The outgoing boss of Gibbston Valley Wines first hired his successor 17 years ago in the American casino business.

Mike Stone, who stepped down on February 1, was a casino company president when he first employed Ashling Swirtz, aged 22, in Colorado.

Stone, who shifted to Queenstown in 1996 to become managing director of Central Otago’s longest-established wine producer, then brought Swirtz over here when he opened the resort’s Wharf Casino 10 years ago.

Initially the assistant manager, Swirtz then managed the Queenstown casino for seven years till Stone sold out.

Stone: “Ashling asked if I knew of another job and I said, ‘you can have mine’.”

Swirtz joined Gibbston Valley Wines last April before taking over as general manager this month – she’d already been a director since 2006.

Having found his successor, Stone is happy to step down: “I’m 63 and a lot of my friends are dying.

“I want to go fishing, play more golf and probably get married in the next year.”

But he’ll also consult for the winery for the next three years on production planning and key customer relations.

Gibbston Valley’s second-largest shareholder after American Phil Griffith, Stone will also sell down half his shares.
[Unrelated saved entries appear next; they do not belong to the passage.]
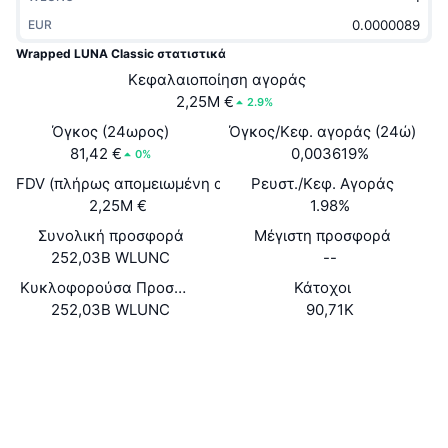
Δημοφιλή
Crypto ETFs
EUR
Εκμάθηση
CMC MCP
Wrapped LUNA Classic στατιστικά
Νέο
Διαπραγματεύσιμα Αμοιβαία Κεφάλαια Μπιτκόιν
Κεφαλαιοποίηση αγοράς
x402
Νέα
2,25M €
2.9%
Κρυπτο
Διαπραγματεύσιμα Αμοιβαία Κεφάλαια Εθέριουμ
Academy
Όγκος (24ωρος)
Όγκος/Κεφ. αγοράς (24ώ)
81,42 €
0,003619%
0%
Πολιτική
Τεχνική ανάλυση
Έρευνα
FDV (πλήρως απομειωμένη αξία)
Ρευστ./Κεφ. Αγοράς
2,25M €
1.98%
Αθλητισμός
RSI
Βίντεο
Συνολική προσφορά
Μέγιστη προσφορά
252,03B WLUNC
Οικονομικά
--
MACD
Γλωσσάριο
Κυκλοφορούσα Προσφορά
Κάτοχοι
Τεχνολογία
252,03B WLUNC
90,71K
Παράγωγα
Καμπάνιες
Ιστότοπος
Website
Whitepaper
NFT
Κοινωνικά
Επισκόπηση
Airdrop
0xd287...c91ea9
Συμβόλαια
Συνολικά στατιστικά NFT
Εκκαθαρίσεις
Ανταμοιβές Diamonds
3.3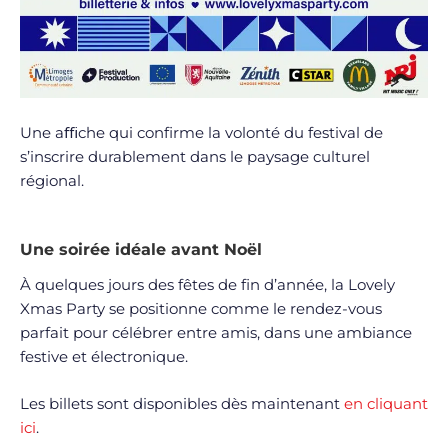
Une aﬃche qui confirme la volonté du festival de
s’inscrire durablement dans le paysage culturel
régional.
Une soirée idéale avant Noël
À quelques jours des fêtes de fin d’année, la Lovely
Xmas Party se positionne comme le rendez-vous
parfait pour célébrer entre amis, dans une ambiance
festive et électronique.
Les billets sont disponibles dès maintenant
en cliquant
ici
.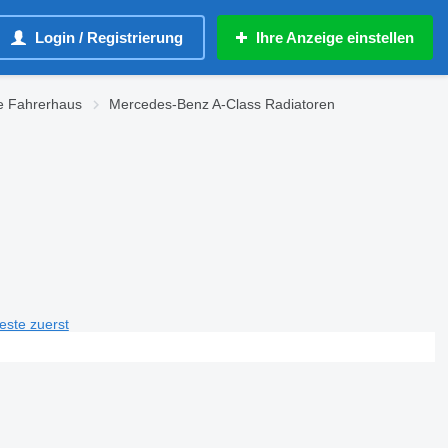
Login / Registrierung
Ihre Anzeige einstellen
le Fahrerhaus
Mercedes-Benz A-Class Radiatoren
teste zuerst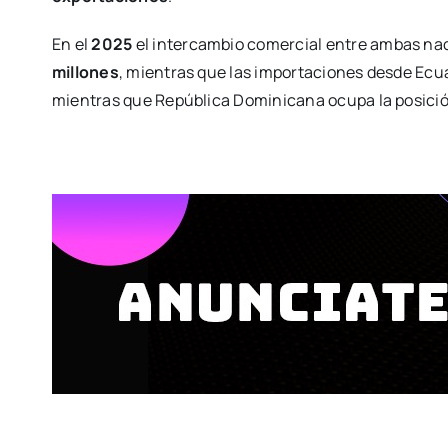
En el
2025
el intercambio comercial entre ambas na
millones
, mientras que las importaciones desde E
mientras que República Dominicana ocupa la posició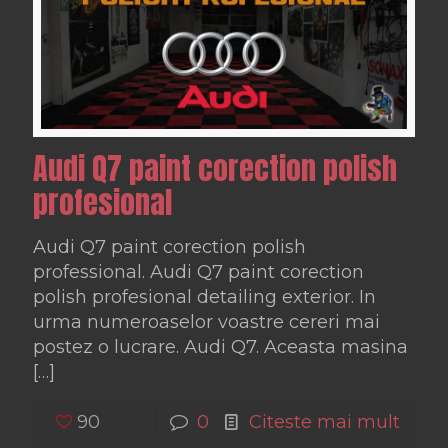
Audi Q7 paint corection polish
profesional
Audi Q7 paint corection polish
professional. Audi Q7 paint corection
polish profesional detailing exterior. In
urma numeroaselor voastre cereri mai
postez o lucrare. Audi Q7. Aceasta masina
[…]
90
0
Citeste mai mult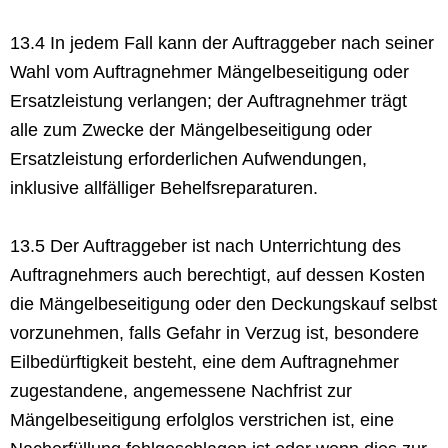
13.4 In jedem Fall kann der Auftraggeber nach seiner
Wahl vom Auftragnehmer Mängelbeseitigung oder
Ersatzleistung verlangen; der Auftragnehmer trägt
alle zum Zwecke der Mängelbeseitigung oder
Ersatzleistung erforderlichen Aufwendungen,
inklusive allfälliger Behelfsreparaturen.
13.5 Der Auftraggeber ist nach Unterrichtung des
Auftragnehmers auch berechtigt, auf dessen Kosten
die Mängelbeseitigung oder den Deckungskauf selbst
vorzunehmen, falls Gefahr in Verzug ist, besondere
Eilbedürftigkeit besteht, eine dem Auftragnehmer
zugestandene, angemessene Nachfrist zur
Mängelbeseitigung erfolglos verstrichen ist, eine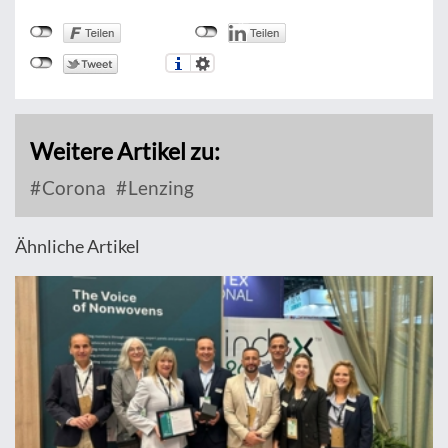
Weitere Artikel zu:
Corona
Lenzing
Ähnliche Artikel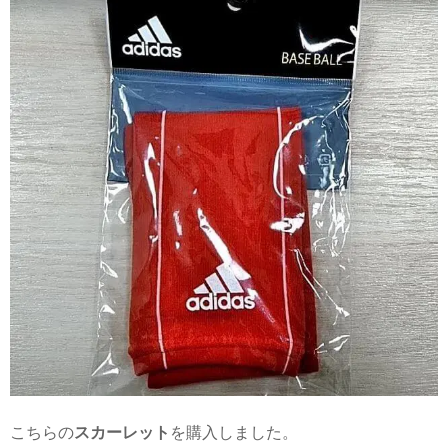
こちらの
スカーレット
を購入しました。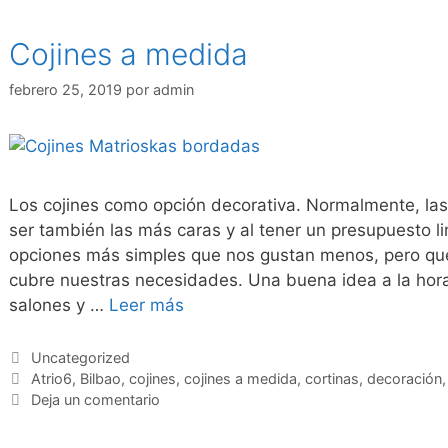
Cojines a medida
febrero 25, 2019
por
admin
Los cojines como opción decorativa. Normalmente, las t
ser también las más caras y al tener un presupuesto l
opciones más simples que nos gustan menos, pero que
cubre nuestras necesidades. Una buena idea a la hor
salones y …
Leer más
Uncategorized
Atrio6
,
Bilbao
,
cojines
,
cojines a medida
,
cortinas
,
decoración
Deja un comentario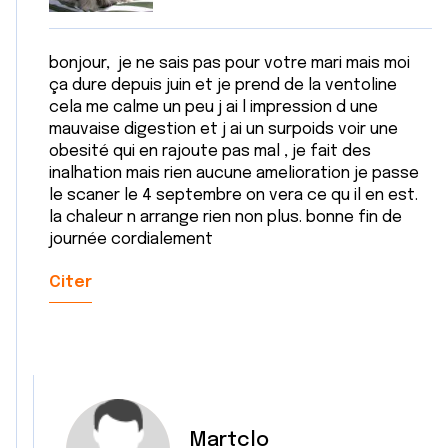
services.
bonjour, je ne sais pas pour votre mari mais moi
ça dure depuis juin et je prend de la ventoline
cela me calme un peu j ai l impression d une
mauvaise digestion et j ai un surpoids voir une
obesité qui en rajoute pas mal , je fait des
inalhation mais rien aucune amelioration je passe
le scaner le 4 septembre on vera ce qu il en est.
la chaleur n arrange rien non plus. bonne fin de
journée cordialement
Citer
Martclo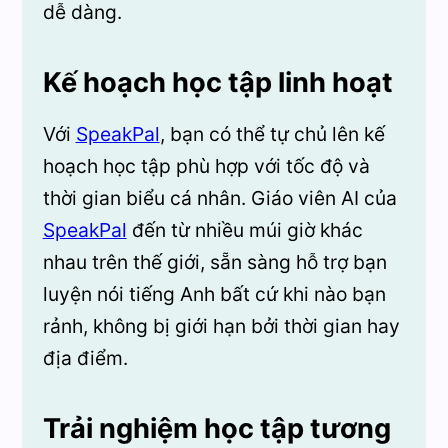
dễ dàng.
Kế hoạch học tập linh hoạt
Với
SpeakPal
, bạn có thể tự chủ lên kế
hoạch học tập phù hợp với tốc độ và
thời gian biểu cá nhân. Giáo viên AI của
SpeakPal
đến từ nhiều múi giờ khác
nhau trên thế giới, sẵn sàng hỗ trợ bạn
luyện nói tiếng Anh bất cứ khi nào bạn
rảnh, không bị giới hạn bởi thời gian hay
địa điểm.
Trải nghiệm học tập tương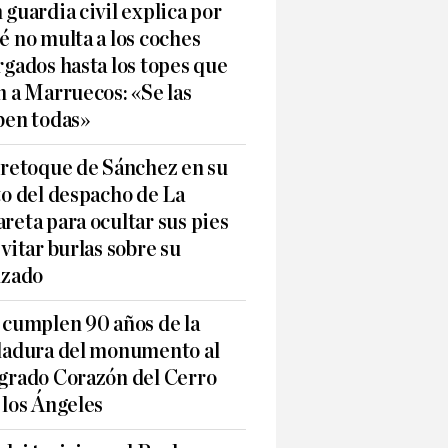
 guardia civil explica por
é no multa a los coches
rgados hasta los topes que
n a Marruecos: «Se las
ben todas»
 retoque de Sánchez en su
to del despacho de La
reta para ocultar sus pies
evitar burlas sobre su
lzado
 cumplen 90 años de la
ladura del monumento al
grado Corazón del Cerro
 los Ángeles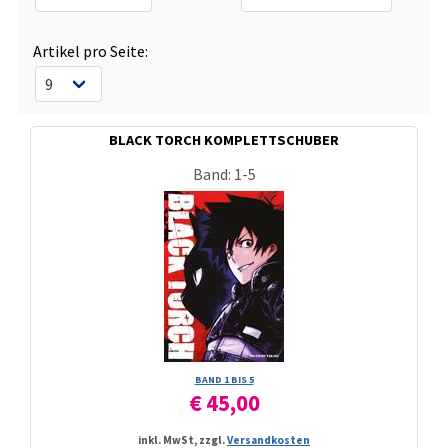
Artikel pro Seite:
BLACK TORCH KOMPLETTSCHUBER
Band: 1-5
BAND 1 BIS 5
€ 45,00
inkl. MwSt, zzgl.
Versandkosten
He bought out Queenstowner Jeff Turner’s ownership stake in 1993.

Stone’s highlight was winning the trophy for the world’s best pinot noir in 2000 – “the first time in 79 years France hadn’t taken it” – as well as 13 consecutive years of gold medal pinots.

Stone says the winery’s on the verge of its second good back-to-back harvest for the first time in 10 years – helped by a $48,000 spend on frost-fighting helicopters for two days in November.

Lowlights have been Queenstown Lakes District Council and the last Labour-led government “killing us with regulatory constraints”, Stone says.

Consent fees just to build a warehouse were $50,000, he says.

Other “stupid” compliance costs include staff having to renew their forklift driver’s licence every three years at a cost of $250 for a four-hour course.

Then there’s extra labour costs caused by the Holidays Act 2003, as a result of which Stone closed his restaurant on public holidays.

“We’re $5000 a day better off closed than open.”

Another concern for Stone is that for the first time this year, Central Otago – like other New Zealand grape-growing districts last year – will suffer “a huge over-supply of grapes” which will affect the price of wine.